First, you need to add "puppeteer" in config.capabilities of your template:
class Template implements OpenSubmitterTemplateProtocol {
config: TemplateConfig = {
// Based on this setting, OpenSubmitter will inject Puppeteer's page object into this template
capabilities: ['puppeteer'],
// other settings here
}
const page = null; // dummy property for your IDE
}
OpenSubmitter replaces page property in your template with Puppeteer's Page object. It does that by inheriting your template and overriding your template's properties. Just for your information, this is the exact code how it does that:
this.browser = await this.puppeteer.launch(this.getPuppeteerOptions());
this.page = await this.browser.newPage();
Note that for launch option it uses result of getPuppeteerOptions function. This function checks if your template class has getPuppeteerArguments method and uses them if it does. If not, OpenSubmitter's default Puppeteer arguments are used. This method is useful if you want, for example, use a proxy:
getPuppeteerArguments(): string[] {
return [
'--proxy-server=123.45.12.34:8080'
]
}
If you do use a proxy and it requires authorization, don't forget to provide login and password before navigating:
await this.page.authenticate({
username: "login",
password: "password",
});
So right in the runTask method you may use Page object as you'd do in your usual Puppeteer script:
async runTask(task: TemplateTask) {
// Navigate to a website:
await this.page.goto("https://www.website.com/", {
waitUntil: "networkidle0",
timeout: 30000 //value in milliseconds
});
// Get focus to a text input and type in text there:
const someInput = await this.page.$('#css-selector-here')
await someInput.focus();
await this.page.type('#css-selector-here', "my text")

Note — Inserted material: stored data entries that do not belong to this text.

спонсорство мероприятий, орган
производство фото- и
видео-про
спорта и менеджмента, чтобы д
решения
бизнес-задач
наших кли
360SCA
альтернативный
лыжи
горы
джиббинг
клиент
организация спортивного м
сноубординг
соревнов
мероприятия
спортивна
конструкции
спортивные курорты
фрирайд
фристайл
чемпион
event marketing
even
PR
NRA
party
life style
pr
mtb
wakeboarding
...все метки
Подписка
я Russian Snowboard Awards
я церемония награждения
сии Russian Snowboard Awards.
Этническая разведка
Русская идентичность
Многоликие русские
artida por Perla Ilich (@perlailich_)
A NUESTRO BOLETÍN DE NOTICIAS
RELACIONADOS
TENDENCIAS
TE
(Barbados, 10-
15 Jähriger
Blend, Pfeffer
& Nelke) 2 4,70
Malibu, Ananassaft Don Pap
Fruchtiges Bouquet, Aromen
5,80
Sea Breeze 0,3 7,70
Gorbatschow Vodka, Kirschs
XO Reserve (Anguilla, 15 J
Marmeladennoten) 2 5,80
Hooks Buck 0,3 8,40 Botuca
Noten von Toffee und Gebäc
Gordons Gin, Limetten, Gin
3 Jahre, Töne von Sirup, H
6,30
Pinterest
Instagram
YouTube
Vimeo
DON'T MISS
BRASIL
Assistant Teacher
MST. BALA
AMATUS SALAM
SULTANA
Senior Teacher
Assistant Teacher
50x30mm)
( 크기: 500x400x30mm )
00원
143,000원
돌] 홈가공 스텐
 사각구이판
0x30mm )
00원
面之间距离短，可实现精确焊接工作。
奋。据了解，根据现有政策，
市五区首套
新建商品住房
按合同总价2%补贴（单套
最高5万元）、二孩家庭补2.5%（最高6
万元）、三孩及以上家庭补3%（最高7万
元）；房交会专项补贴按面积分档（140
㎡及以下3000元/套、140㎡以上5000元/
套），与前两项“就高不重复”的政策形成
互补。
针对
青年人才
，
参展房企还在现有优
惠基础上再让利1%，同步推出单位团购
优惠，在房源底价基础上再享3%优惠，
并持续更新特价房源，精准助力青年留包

// Click on a link and wait for navigation to complete
await Promise.all([
this.page.click("a-link-css-here"),
this.page.waitForNavigation({ waitUntil: 'networkidle0' }),
]);
// Set a Recaptcha V2 token to its textarea
await this.page.evaluate(async (recaptchaResponse) => {
document.getElementsByName('g-captcha-response')[0].value = recaptchaResponse;
}, recaptchaResponse);
// Intercept requests and extract or manipulate headers:
await this.page.setRequestInterception(true);
this.page.on('request', (request) => {
//abort to replace with out version of this file
if (request.url().indexOf('some/address') !== -1) {
// extracting headers
const headers = request.headers();
// adding new header
headers['New-header'] = 'New header value';
// continue with new header
request.continue({ headers });
// or abort the request at all
request.abort();
}
})
}
Things you may want to do before navigating to a website:
async runTask(task: TemplateTask) {
// Set an User-Agent
await this.page.setUserAgent("----Custom user agent here----");
// Remove webdriver flag
await this.page.evaluateOnNewDocument(() => {
delete navigator.__proto__.webdriver;
});
// Navigate
// await this.page.goto("https://www.website.com/")
}
If you didn't find a Chromium page manipulation method here, just google it at Stackoverflow or use ChatGPT for help. A possible query to ChatGPT may look like this:
I'm writing a script in TypeScript which uses Puppeteer for browser automation. How do I [write your query here]?